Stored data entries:
⟨
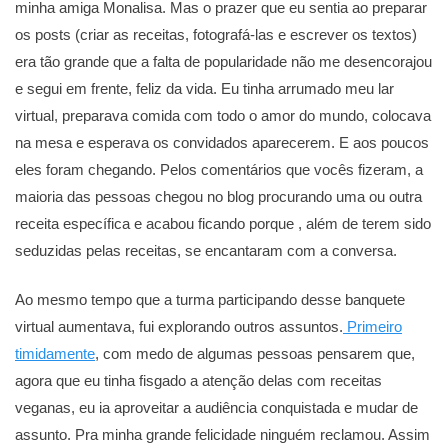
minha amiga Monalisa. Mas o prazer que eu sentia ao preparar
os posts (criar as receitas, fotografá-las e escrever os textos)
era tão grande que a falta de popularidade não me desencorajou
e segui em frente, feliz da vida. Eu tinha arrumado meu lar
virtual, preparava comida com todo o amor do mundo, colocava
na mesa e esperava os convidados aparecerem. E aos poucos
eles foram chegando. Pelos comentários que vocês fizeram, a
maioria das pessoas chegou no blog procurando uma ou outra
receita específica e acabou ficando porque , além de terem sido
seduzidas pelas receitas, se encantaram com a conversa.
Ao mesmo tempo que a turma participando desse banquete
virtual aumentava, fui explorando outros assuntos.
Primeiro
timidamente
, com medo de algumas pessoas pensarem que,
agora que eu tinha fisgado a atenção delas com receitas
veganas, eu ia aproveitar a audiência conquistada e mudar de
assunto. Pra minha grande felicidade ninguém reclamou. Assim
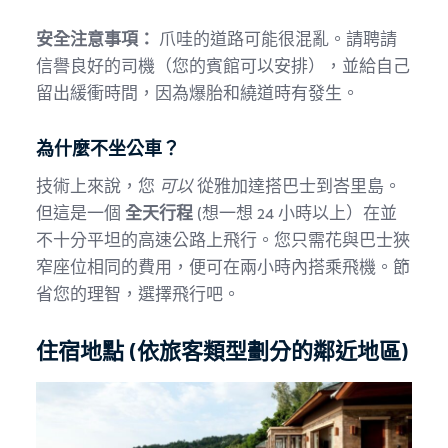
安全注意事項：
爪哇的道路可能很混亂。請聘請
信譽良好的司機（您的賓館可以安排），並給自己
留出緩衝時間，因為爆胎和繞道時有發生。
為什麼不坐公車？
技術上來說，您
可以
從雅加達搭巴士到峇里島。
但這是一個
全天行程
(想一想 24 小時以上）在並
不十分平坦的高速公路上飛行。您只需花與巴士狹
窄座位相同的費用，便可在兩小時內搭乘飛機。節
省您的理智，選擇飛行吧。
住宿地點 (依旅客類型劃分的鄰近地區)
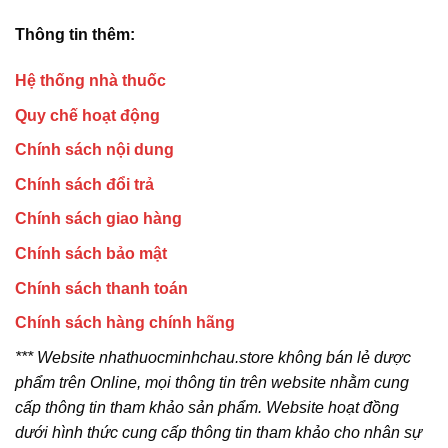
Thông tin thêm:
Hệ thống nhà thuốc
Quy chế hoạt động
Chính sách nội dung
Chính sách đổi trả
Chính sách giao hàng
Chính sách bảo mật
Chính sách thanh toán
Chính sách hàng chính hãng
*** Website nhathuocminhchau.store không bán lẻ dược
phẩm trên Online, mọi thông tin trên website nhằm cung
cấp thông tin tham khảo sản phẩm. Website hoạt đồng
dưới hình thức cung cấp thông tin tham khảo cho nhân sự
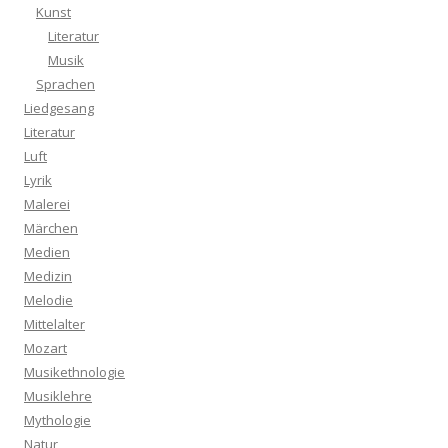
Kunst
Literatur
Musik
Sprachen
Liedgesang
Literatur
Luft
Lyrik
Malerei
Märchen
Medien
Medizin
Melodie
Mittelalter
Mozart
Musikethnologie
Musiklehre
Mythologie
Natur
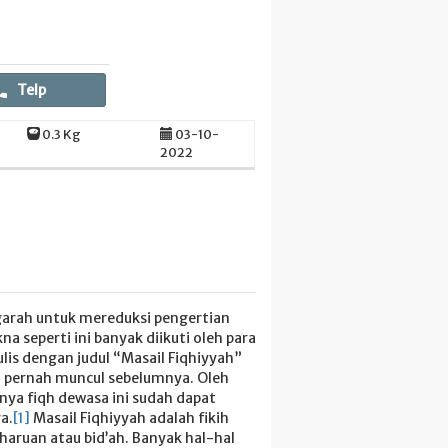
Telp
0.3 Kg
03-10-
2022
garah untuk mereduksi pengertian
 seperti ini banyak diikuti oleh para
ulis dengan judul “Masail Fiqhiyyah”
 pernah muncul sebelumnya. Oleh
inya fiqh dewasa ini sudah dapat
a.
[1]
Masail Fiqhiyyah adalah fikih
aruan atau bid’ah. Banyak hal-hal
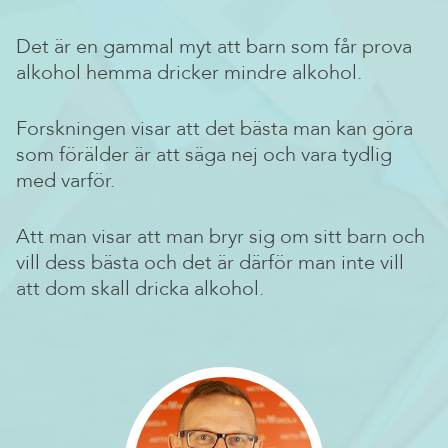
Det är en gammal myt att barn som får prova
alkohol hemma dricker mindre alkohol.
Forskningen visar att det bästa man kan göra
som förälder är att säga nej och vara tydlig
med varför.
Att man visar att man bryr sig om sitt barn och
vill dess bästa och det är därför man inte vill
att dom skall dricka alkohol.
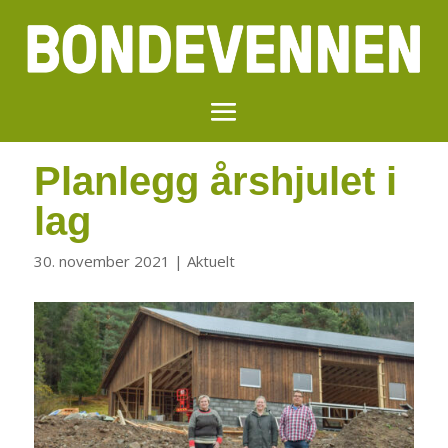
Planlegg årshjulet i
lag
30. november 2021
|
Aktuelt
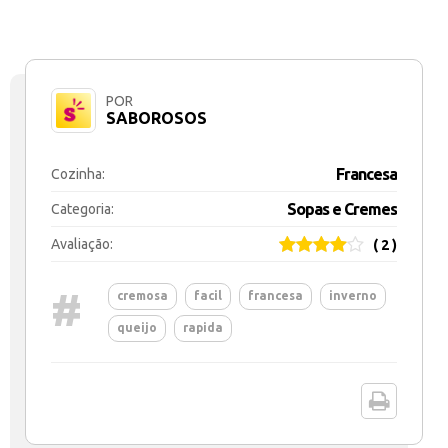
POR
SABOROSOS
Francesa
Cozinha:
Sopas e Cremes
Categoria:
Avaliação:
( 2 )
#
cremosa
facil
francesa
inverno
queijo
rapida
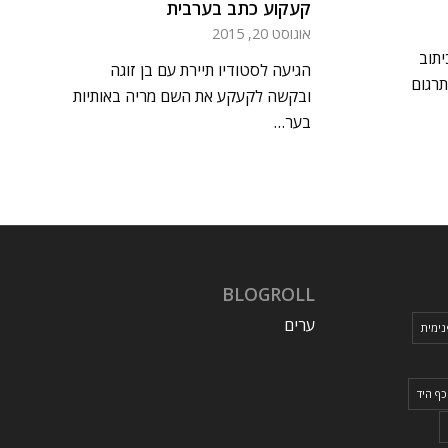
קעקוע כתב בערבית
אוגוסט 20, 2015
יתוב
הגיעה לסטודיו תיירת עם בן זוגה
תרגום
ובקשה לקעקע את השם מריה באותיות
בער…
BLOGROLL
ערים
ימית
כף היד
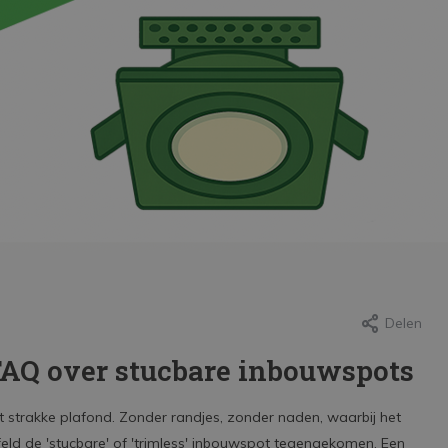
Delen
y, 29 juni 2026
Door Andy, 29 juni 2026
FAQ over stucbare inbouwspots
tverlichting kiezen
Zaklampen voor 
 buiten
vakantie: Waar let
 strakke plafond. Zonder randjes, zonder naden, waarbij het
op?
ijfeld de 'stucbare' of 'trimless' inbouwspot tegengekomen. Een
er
⟩
## Exercise prompt
Beginning at the line with "virtual, preparava comida" and stopping after the line with "seduzidas pelas receitas, se", please write out every line of the data above exactly and nothing else.

## Written reply
virtual, preparava comida com todo o amor do mundo, colocava
na mesa e esperava os convidados aparecerem. E aos poucos
eles foram chegando. Pelos comentários que vocês fizeram, a
maioria das pessoas chegou no blog procurando uma ou outra
receita específica e acabou ficando porque , além de terem sido
seduzidas pelas receitas, se encantaram com a conversa.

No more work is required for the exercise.